# Anything you wished you wouldn't have canned or dehydrated?



## sss3 (Jul 15, 2007)

For me, dehydrating cranberries and cheese. Not together.


----------



## GrannyG (Mar 26, 2005)

I do not like dehydrated kiwi....


----------



## alpacaspinner (Feb 5, 2012)

Sandra Spiess said:


> For me, dehydrating cranberries and cheese. Not together.


I had pretty good luck with dried cranberries. I tried them just plain, and that didn't turn out so well (though I still use them for baking), but this year I cooked them first for a couple of minutes in a sugar syrup, till they popped, and then dried them. They are like craisins, though stickier. Good for baking. They did take a long time to dry, though I don't remember exactly how long. And I, just yesterday, used the leftover syrup to make some gelatin candies - a la "Aplets and Cotlets", for those of you familiar with them. They turned out very nicely.


----------



## mpennington (Dec 15, 2012)

Ooh. Aplets and cotlets - yummy!

I didn't like dehydrated watermelon.


----------



## notbutanapron (Jun 30, 2011)

I used to not like beetroot [I do now] so I thought I'd make a lactofermented beetroot and carrot juice and then wait three years to drink it. :goodjob:


----------



## gone-a-milkin (Mar 4, 2007)

Dehydrated zucchini is not that good for anything, in my opinion.


----------



## Kristinemomof3 (Sep 17, 2012)

gone-a-milkin said:


> Dehydrated zucchini is not that good for anything, in my opinion.

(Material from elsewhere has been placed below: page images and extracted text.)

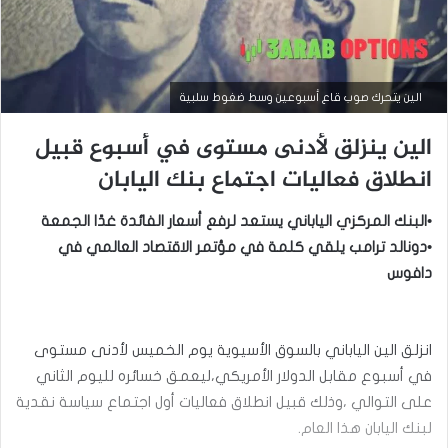
الين يتحرك صوب قاع أسبوعين وسط ضغوط سلبية
الين ينزلق لأدنى مستوى في أسبوع قبيل
انطلاق فعاليات اجتماع بنك اليابان
•البنك المركزي الياباني يستعد لرفع أسعار الفائدة غدًا الجمعة
•دونالد ترامب يلقي كلمة في مؤتمر الاقتصاد العالمي في
دافوس
أخبار العملات
انزلق الين الياباني بالسوق الأسيوية يوم الخميس لأدنى مستوى
في أسبوع مقابل الدولار الأمريكي،ليعمق خسائره لليوم الثاني
سبتمبر
على التوالي ،وذلك قبيل انطلاق فعاليات أول اجتماع سياسة نقدية
15,
2025
لبنك اليابان هذا العام.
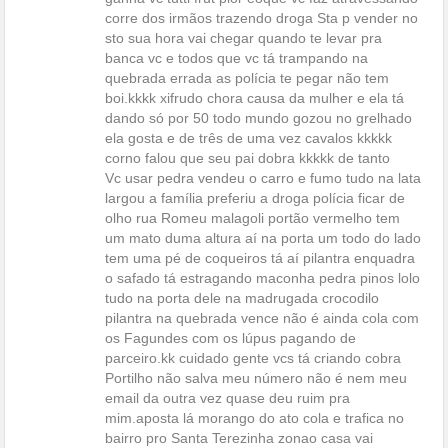
corre dos irmãos trazendo droga Sta p vender no
sto sua hora vai chegar quando te levar pra
banca vc e todos que vc tá trampando na
quebrada errada as polícia te pegar não tem
boi.kkkk xifrudo chora causa da mulher e ela tá
dando só por 50 todo mundo gozou no grelhado
ela gosta e de três de uma vez cavalos kkkkk
corno falou que seu pai dobra kkkkk de tanto
Vc usar pedra vendeu o carro e fumo tudo na lata
largou a família preferiu a droga polícia ficar de
olho rua Romeu malagoli portão vermelho tem
um mato duma altura aí na porta um todo do lado
tem uma pé de coqueiros tá aí pilantra enquadra
o safado tá estragando maconha pedra pinos lolo
tudo na porta dele na madrugada crocodilo
pilantra na quebrada vence não é ainda cola com
os Fagundes com os lúpus pagando de
parceiro.kk cuidado gente vcs tá criando cobra
Portilho não salva meu número não é nem meu
email da outra vez quase deu ruim pra
mim.aposta lá morango do ato cola e trafica no
bairro pro Santa Terezinha zonao casa vai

We liked it sliced thin and seasoned like chips. We did them like this: http://hyphenbird.hubpages.com/hub/Dehydrated-Zucchini-Chips-Healthy-and-Nutritious


----------



## mekasmom (Jan 19, 2010)

I like this question because you learn from others. I wish I had never canned chicken with the bone in. I just don't like having to clean it when I open it. I learned a lesson, and the dogs get some chicken dogfood once in a while this way.


----------



## Maverick_mg (Mar 11, 2010)

I don't do chow-chow anymore. It took a lot of time and no one but me would eat it.


----------



## GrannyG (Mar 26, 2005)

I put dehydrated zucchini chips in big pots of soup....


----------



## stef (Sep 14, 2002)

mekasmom said:


> I like this question because you learn from others. I wish I had never canned chicken with the bone in. I just don't like having to clean it when I open it. I learned a lesson, and the dogs get some chicken dogfood once in a while this way.

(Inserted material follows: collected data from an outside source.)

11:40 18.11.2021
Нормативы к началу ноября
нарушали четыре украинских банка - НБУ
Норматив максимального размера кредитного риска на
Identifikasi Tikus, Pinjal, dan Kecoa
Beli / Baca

Mekasmom...funny how different people's preferrences go. I like the bone-in canned chicken over the boneless because, to me, it's more flavorful.

As to the OP:
I can for myself, so this probably does not appy to most on here. I have found that canning fruit such as peaches, pears or plums is not worth my while. I used to do pickles, but since having to cut back on salt, they're not worth the effort, either. Applesauce, dried peas and beans, various meats, cranberry sauces, and some jams get used up. With other stuff, commercially prepared items work better.


----------



## my3boys (Jan 18, 2011)

Maverick_mg said:


> I don't do chow-chow anymore. It took a lot of time and no one but me would eat it.


You too?


----------



## notbutanapron (Jun 30, 2011)

Stef said:


> Mekasmom...funny how different people's preferrences go. I like the bone-in canned chicken over the boneless because, to me, it's more flavorful.
> 
> As to the OP:
> I can for myself, so this probably does not appy to most on here. I have found that canning fruit such as peaches, pears or plums is not worth my while. I used to do pickles, but since having to cut back on salt, they're not worth the effort, either. Applesauce, dried peas and beans, various meats, cranberry sauces, and some jams get used up. With other stuff, commercially prepared items work better.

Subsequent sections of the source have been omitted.